[Records excerpted from a collection]
<<<<
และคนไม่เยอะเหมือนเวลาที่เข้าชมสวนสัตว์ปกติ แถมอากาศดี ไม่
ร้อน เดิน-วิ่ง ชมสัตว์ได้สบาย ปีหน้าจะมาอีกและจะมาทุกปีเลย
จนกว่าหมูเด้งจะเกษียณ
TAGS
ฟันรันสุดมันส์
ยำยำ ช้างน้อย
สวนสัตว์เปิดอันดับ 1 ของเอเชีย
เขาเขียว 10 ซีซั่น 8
>>>>
**EXERCISE DESCRIPTION:**
Restate word for word the lines running from the line that holds "ยำยำ ช้างน้อย" to the final line of the entries.

**EXPECTED ANSWER:**
ยำยำ ช้างน้อย
สวนสัตว์เปิดอันดับ 1 ของเอเชีย
เขาเขียว 10 ซีซั่น 8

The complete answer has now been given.